I have always been a hunter by trade. I was always the one trying to find opportunities, trying to find potential clients, being out and about and meeting people and building relationships. That was my role at Newmark and I’ve done the same thing here. So whether it’s investors, whether it’s strategic partners, whether it’s potential acquisitions, that’s always been my core competency and where I’ve really added the most value. I’m lucky to have someone who can execute because if I can’t do what I do if I don’t have someone to execute. I had a partner at Newmark and then a partner here who executes for me. I spend more day-to-day here than I did at Newmark. At Newmark I would say I hunted 90 to 95 percent of the time, and here I spend 

probably almost half my time in operations and building a business and strategic planning and thinking of things that make our business viable for the long term.
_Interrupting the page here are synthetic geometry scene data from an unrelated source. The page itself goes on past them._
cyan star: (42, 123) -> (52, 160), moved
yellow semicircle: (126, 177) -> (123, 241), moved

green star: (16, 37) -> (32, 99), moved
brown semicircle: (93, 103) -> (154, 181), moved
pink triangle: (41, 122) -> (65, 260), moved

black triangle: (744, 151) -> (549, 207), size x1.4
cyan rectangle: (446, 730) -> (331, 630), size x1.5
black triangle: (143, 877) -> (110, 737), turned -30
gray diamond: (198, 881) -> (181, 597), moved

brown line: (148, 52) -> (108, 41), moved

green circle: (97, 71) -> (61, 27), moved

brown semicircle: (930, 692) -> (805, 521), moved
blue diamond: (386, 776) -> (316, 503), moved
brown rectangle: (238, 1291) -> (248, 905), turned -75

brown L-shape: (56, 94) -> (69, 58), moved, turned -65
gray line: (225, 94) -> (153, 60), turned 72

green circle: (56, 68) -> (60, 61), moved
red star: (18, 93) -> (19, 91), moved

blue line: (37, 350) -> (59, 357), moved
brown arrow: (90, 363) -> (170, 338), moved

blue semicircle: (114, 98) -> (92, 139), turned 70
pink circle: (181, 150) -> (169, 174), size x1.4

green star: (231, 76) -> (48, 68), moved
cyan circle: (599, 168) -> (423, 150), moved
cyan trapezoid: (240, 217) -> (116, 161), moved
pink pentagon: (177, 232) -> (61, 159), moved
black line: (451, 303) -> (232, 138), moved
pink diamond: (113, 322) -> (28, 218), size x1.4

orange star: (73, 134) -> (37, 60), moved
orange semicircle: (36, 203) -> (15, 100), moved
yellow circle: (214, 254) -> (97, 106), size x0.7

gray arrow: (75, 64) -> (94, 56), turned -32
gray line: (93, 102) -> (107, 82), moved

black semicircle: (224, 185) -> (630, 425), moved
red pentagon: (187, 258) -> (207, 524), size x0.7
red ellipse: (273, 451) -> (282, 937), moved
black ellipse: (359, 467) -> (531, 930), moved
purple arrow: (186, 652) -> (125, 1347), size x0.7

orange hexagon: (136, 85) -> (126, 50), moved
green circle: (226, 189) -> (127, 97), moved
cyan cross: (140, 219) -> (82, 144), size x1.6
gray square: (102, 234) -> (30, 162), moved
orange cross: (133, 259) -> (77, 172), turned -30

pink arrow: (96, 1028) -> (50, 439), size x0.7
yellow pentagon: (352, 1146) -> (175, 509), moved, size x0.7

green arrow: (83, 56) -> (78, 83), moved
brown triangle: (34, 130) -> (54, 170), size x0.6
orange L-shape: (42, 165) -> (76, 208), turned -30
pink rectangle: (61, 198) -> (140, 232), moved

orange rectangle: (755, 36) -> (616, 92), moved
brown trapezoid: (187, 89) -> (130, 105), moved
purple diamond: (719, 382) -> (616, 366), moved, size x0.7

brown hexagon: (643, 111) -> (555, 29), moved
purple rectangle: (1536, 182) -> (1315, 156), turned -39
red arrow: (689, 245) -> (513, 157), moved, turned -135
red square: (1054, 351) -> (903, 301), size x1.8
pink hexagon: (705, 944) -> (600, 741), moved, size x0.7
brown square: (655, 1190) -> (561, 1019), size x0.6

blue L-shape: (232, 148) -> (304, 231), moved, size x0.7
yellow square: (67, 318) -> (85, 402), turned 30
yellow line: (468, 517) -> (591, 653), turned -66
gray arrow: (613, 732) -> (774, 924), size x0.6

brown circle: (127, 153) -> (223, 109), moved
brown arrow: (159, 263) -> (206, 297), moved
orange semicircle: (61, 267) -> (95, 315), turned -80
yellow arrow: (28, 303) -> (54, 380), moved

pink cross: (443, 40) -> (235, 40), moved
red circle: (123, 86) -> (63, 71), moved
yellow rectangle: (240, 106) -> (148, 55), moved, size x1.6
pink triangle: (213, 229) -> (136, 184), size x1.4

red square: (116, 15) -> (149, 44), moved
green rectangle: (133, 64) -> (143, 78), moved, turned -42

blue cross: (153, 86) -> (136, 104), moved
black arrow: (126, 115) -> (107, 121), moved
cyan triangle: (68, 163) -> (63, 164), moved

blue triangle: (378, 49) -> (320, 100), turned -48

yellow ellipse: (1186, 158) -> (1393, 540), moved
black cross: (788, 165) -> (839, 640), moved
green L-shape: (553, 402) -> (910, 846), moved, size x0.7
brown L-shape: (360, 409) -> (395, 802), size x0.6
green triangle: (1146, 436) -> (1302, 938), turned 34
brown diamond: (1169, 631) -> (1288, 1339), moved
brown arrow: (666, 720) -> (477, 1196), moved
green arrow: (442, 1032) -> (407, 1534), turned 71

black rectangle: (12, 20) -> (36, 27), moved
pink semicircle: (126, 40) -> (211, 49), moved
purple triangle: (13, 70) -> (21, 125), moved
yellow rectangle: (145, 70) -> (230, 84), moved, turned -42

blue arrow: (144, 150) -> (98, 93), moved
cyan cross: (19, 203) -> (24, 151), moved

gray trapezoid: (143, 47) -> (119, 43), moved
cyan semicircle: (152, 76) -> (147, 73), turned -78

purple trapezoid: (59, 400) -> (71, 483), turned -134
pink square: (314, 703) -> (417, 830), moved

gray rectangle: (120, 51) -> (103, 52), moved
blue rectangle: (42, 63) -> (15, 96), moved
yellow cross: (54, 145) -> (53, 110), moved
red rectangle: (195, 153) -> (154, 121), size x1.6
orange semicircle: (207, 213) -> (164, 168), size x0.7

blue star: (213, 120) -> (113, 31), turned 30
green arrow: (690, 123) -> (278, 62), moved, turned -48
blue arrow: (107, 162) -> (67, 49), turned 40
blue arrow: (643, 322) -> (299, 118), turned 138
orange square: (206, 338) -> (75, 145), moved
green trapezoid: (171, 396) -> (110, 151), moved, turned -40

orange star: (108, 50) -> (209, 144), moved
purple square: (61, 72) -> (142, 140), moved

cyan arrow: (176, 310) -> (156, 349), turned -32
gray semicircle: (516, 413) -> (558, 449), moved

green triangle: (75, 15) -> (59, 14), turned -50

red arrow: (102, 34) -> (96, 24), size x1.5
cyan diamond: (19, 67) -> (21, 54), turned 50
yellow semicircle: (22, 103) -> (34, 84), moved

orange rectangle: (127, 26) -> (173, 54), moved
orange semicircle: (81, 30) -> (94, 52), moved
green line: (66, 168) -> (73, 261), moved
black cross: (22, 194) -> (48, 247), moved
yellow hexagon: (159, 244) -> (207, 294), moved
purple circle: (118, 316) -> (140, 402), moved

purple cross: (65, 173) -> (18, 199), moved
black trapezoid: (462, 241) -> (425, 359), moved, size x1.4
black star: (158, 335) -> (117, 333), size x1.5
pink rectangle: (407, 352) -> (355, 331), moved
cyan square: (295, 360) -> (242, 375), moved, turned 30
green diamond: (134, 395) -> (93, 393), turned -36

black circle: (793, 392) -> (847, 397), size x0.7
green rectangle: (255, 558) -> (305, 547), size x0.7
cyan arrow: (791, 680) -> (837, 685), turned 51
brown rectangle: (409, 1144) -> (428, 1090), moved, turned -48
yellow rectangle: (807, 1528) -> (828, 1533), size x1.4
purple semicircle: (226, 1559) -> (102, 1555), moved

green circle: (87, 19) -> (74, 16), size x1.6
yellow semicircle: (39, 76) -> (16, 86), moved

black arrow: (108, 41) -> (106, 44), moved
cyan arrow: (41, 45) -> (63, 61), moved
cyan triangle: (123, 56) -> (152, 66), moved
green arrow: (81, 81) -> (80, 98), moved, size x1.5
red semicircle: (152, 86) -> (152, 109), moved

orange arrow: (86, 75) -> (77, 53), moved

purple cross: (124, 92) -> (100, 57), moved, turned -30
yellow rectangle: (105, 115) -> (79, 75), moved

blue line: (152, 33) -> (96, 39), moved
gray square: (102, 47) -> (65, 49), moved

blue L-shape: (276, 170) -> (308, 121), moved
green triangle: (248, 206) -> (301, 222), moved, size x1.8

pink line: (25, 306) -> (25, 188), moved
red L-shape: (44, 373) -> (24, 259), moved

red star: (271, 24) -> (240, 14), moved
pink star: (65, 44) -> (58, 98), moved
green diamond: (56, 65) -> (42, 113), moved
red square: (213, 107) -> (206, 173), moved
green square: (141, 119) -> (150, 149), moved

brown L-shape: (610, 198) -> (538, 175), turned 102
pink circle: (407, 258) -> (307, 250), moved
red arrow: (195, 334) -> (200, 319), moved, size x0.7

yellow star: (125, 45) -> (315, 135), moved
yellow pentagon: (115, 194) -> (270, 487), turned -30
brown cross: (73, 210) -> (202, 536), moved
But that ability to sell and the ability to find opportunities has really allowed us to accelerate our growth, and I learned that at Newmark. 

Last, speak about the influence your father Bert has had on you and on your career?

Even at nearly 80 years old, he’s still a first-one-in, last-one-out guy. That’s the way he’s always been, so I’ve always taken that mentality. I don’t want to tell you what time I got here this morning (laughs). Everyone here was sleeping, and I should have been, but that’s the mentality he taught me. There are also the strong relationships he has built. He has a ton of fortitude, and he’s built businesses through all market cycles over the last 50 years. 

Being resourceful, building relationships and hustling is really the foundation that was set for me now. He’s a high-integrity person. We tell our lenders if there’s any issues you’re going to hear from me and nobody else, and that’s really his culture that he’s instilled here for a long time.